Python2.0vsPython3.0

Also, the two biggest problems (IMNSHO) with Python 2.x don’t apply to Jython:

  1. Python2 plays fast and loose with character encodings, with strings implemented with 8-bit bytes. Python2 uses byte arrays as strings and vice versa throughout the implementation, with much associated grief for file and pipe access when trying to handle internationalization. Python3 separates byte arrays from strings throughout. Jython’s strings are Java strings, which are implemented with 16-bit short integer code points. Jython already has separation between byte arrays and strings, particularly when leveraging Java classes directly.
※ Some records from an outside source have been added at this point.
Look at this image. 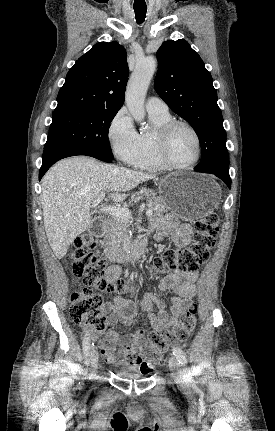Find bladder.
<instances>
[{"mask_svg":"<svg viewBox=\"0 0 275 431\" xmlns=\"http://www.w3.org/2000/svg\"><path fill=\"white\" fill-rule=\"evenodd\" d=\"M118 371L121 373V374H124V375H131V376H134V377H141V376H145L146 375V373H144V372H132L131 370H129V368L128 367H119L118 368Z\"/></svg>","mask_w":275,"mask_h":431,"instance_id":"31cf9c89","label":"bladder"}]
</instances>
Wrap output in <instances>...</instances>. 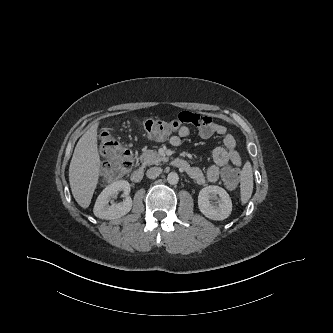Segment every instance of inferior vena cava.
<instances>
[{
    "label": "inferior vena cava",
    "instance_id": "inferior-vena-cava-1",
    "mask_svg": "<svg viewBox=\"0 0 333 333\" xmlns=\"http://www.w3.org/2000/svg\"><path fill=\"white\" fill-rule=\"evenodd\" d=\"M162 173V169L160 167H151L147 170L146 176L150 179L157 178Z\"/></svg>",
    "mask_w": 333,
    "mask_h": 333
}]
</instances>
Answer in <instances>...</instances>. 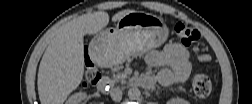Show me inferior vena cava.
<instances>
[{
	"label": "inferior vena cava",
	"mask_w": 252,
	"mask_h": 104,
	"mask_svg": "<svg viewBox=\"0 0 252 104\" xmlns=\"http://www.w3.org/2000/svg\"><path fill=\"white\" fill-rule=\"evenodd\" d=\"M111 98L115 101V102H120L122 99V91L119 88H115L111 91Z\"/></svg>",
	"instance_id": "inferior-vena-cava-1"
}]
</instances>
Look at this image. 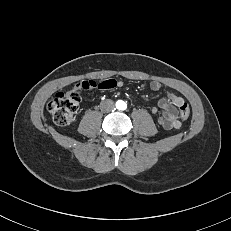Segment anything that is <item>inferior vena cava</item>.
I'll list each match as a JSON object with an SVG mask.
<instances>
[{
	"mask_svg": "<svg viewBox=\"0 0 231 231\" xmlns=\"http://www.w3.org/2000/svg\"><path fill=\"white\" fill-rule=\"evenodd\" d=\"M100 109L104 112H109L114 109V102L110 99H106L100 103Z\"/></svg>",
	"mask_w": 231,
	"mask_h": 231,
	"instance_id": "inferior-vena-cava-1",
	"label": "inferior vena cava"
}]
</instances>
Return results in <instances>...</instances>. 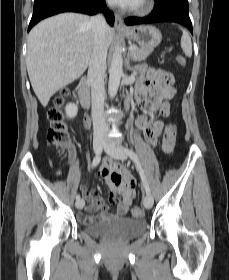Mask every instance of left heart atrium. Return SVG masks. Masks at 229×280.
Masks as SVG:
<instances>
[{"instance_id": "obj_1", "label": "left heart atrium", "mask_w": 229, "mask_h": 280, "mask_svg": "<svg viewBox=\"0 0 229 280\" xmlns=\"http://www.w3.org/2000/svg\"><path fill=\"white\" fill-rule=\"evenodd\" d=\"M123 7H133L140 3L141 0H112Z\"/></svg>"}]
</instances>
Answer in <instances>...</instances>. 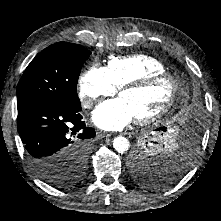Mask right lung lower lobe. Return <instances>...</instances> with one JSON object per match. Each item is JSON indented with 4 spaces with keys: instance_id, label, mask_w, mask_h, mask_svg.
<instances>
[{
    "instance_id": "1",
    "label": "right lung lower lobe",
    "mask_w": 221,
    "mask_h": 221,
    "mask_svg": "<svg viewBox=\"0 0 221 221\" xmlns=\"http://www.w3.org/2000/svg\"><path fill=\"white\" fill-rule=\"evenodd\" d=\"M80 111L81 105L52 100H32L18 107L17 129L37 175L50 165H62L76 144L95 136Z\"/></svg>"
}]
</instances>
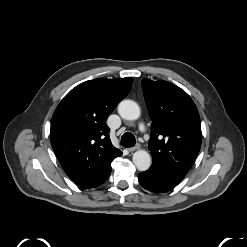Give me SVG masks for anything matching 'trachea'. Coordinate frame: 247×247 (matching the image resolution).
Segmentation results:
<instances>
[{
	"label": "trachea",
	"mask_w": 247,
	"mask_h": 247,
	"mask_svg": "<svg viewBox=\"0 0 247 247\" xmlns=\"http://www.w3.org/2000/svg\"><path fill=\"white\" fill-rule=\"evenodd\" d=\"M135 143H136L135 136L132 133L126 132L122 135L120 144L123 147L126 148L133 147Z\"/></svg>",
	"instance_id": "trachea-1"
}]
</instances>
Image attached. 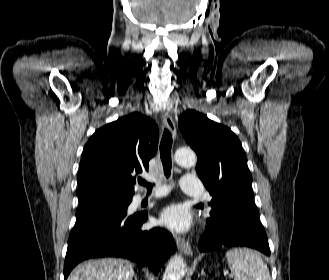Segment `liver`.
I'll return each instance as SVG.
<instances>
[{
  "instance_id": "1",
  "label": "liver",
  "mask_w": 329,
  "mask_h": 280,
  "mask_svg": "<svg viewBox=\"0 0 329 280\" xmlns=\"http://www.w3.org/2000/svg\"><path fill=\"white\" fill-rule=\"evenodd\" d=\"M133 264L124 259L90 260L79 265L67 280H132Z\"/></svg>"
}]
</instances>
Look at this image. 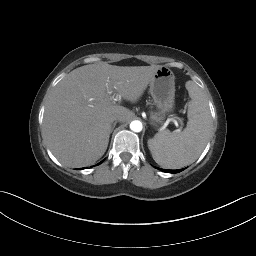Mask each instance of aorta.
<instances>
[{
  "instance_id": "1",
  "label": "aorta",
  "mask_w": 256,
  "mask_h": 256,
  "mask_svg": "<svg viewBox=\"0 0 256 256\" xmlns=\"http://www.w3.org/2000/svg\"><path fill=\"white\" fill-rule=\"evenodd\" d=\"M142 128V123L139 120H134L130 123V129L134 132H140Z\"/></svg>"
}]
</instances>
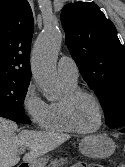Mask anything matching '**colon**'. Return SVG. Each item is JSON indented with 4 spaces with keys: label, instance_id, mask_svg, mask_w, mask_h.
<instances>
[{
    "label": "colon",
    "instance_id": "colon-1",
    "mask_svg": "<svg viewBox=\"0 0 125 167\" xmlns=\"http://www.w3.org/2000/svg\"><path fill=\"white\" fill-rule=\"evenodd\" d=\"M124 151H125V148H124ZM118 167H125V163L120 164Z\"/></svg>",
    "mask_w": 125,
    "mask_h": 167
}]
</instances>
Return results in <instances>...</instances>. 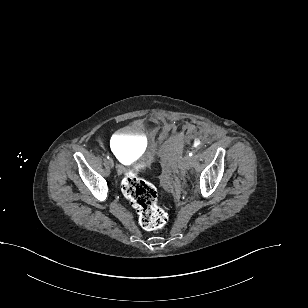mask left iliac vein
I'll list each match as a JSON object with an SVG mask.
<instances>
[{
	"label": "left iliac vein",
	"mask_w": 308,
	"mask_h": 308,
	"mask_svg": "<svg viewBox=\"0 0 308 308\" xmlns=\"http://www.w3.org/2000/svg\"><path fill=\"white\" fill-rule=\"evenodd\" d=\"M191 164H192V158L186 155L181 161V168L189 169L191 167Z\"/></svg>",
	"instance_id": "left-iliac-vein-1"
}]
</instances>
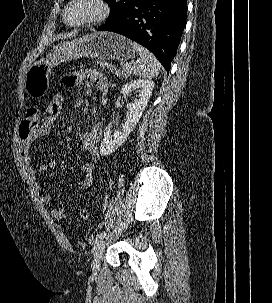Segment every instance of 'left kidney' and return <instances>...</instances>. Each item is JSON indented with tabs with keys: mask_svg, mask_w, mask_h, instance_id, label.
<instances>
[{
	"mask_svg": "<svg viewBox=\"0 0 272 303\" xmlns=\"http://www.w3.org/2000/svg\"><path fill=\"white\" fill-rule=\"evenodd\" d=\"M152 80H133L123 85L121 93L128 95L132 90L139 91V99L134 103L127 104V113L124 124L119 131L112 132V124H109L104 133L100 147V154L108 156L123 144L131 131L135 128L141 118L154 88Z\"/></svg>",
	"mask_w": 272,
	"mask_h": 303,
	"instance_id": "obj_1",
	"label": "left kidney"
}]
</instances>
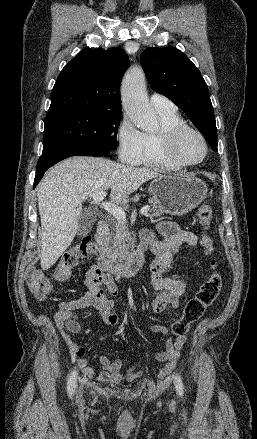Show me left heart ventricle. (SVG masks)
I'll return each mask as SVG.
<instances>
[{
  "instance_id": "b2bd125f",
  "label": "left heart ventricle",
  "mask_w": 257,
  "mask_h": 439,
  "mask_svg": "<svg viewBox=\"0 0 257 439\" xmlns=\"http://www.w3.org/2000/svg\"><path fill=\"white\" fill-rule=\"evenodd\" d=\"M177 153L183 160L194 162L202 158L204 147L194 133L188 132L179 140Z\"/></svg>"
}]
</instances>
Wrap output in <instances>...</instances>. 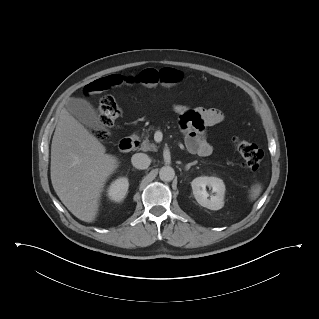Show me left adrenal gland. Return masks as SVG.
<instances>
[{"mask_svg": "<svg viewBox=\"0 0 319 319\" xmlns=\"http://www.w3.org/2000/svg\"><path fill=\"white\" fill-rule=\"evenodd\" d=\"M197 162L194 161V162H191V163H188L186 166H185V170H189L191 166L195 165Z\"/></svg>", "mask_w": 319, "mask_h": 319, "instance_id": "obj_1", "label": "left adrenal gland"}]
</instances>
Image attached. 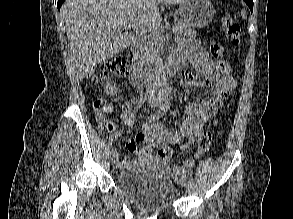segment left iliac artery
<instances>
[{
	"label": "left iliac artery",
	"mask_w": 293,
	"mask_h": 219,
	"mask_svg": "<svg viewBox=\"0 0 293 219\" xmlns=\"http://www.w3.org/2000/svg\"><path fill=\"white\" fill-rule=\"evenodd\" d=\"M168 93H169V95L173 96V90L172 89H169ZM185 167H186V169H188V174H189L190 178H192L193 173H192L191 168L188 165H185Z\"/></svg>",
	"instance_id": "left-iliac-artery-1"
}]
</instances>
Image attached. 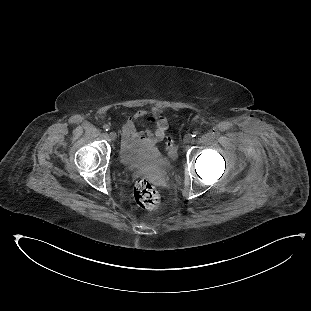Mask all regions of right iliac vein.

  2. Python, both 2.x and 3.x, suffers from poor threading performance, due to the existence of the global interpreter lock. Python3 works around this architectural problem with the widespread adoption of async/await event-driven functional structures. It doesn’t help computationally intensive threading tasks, but is astonishingly effective for I/O-bound tasks. Jython’s threads simply wrap Java threads, and the Java implementation of Jython’s core python data types makes use of concurrent base types and synchronization to avoid the need for the global interpreter lock. Jython is fully multithreaded in a way that Python2 will never be, and Python3 isn’t yet (and maybe never).

That said, Python3 has a number of language improvements that would be wonderful to have in Jython.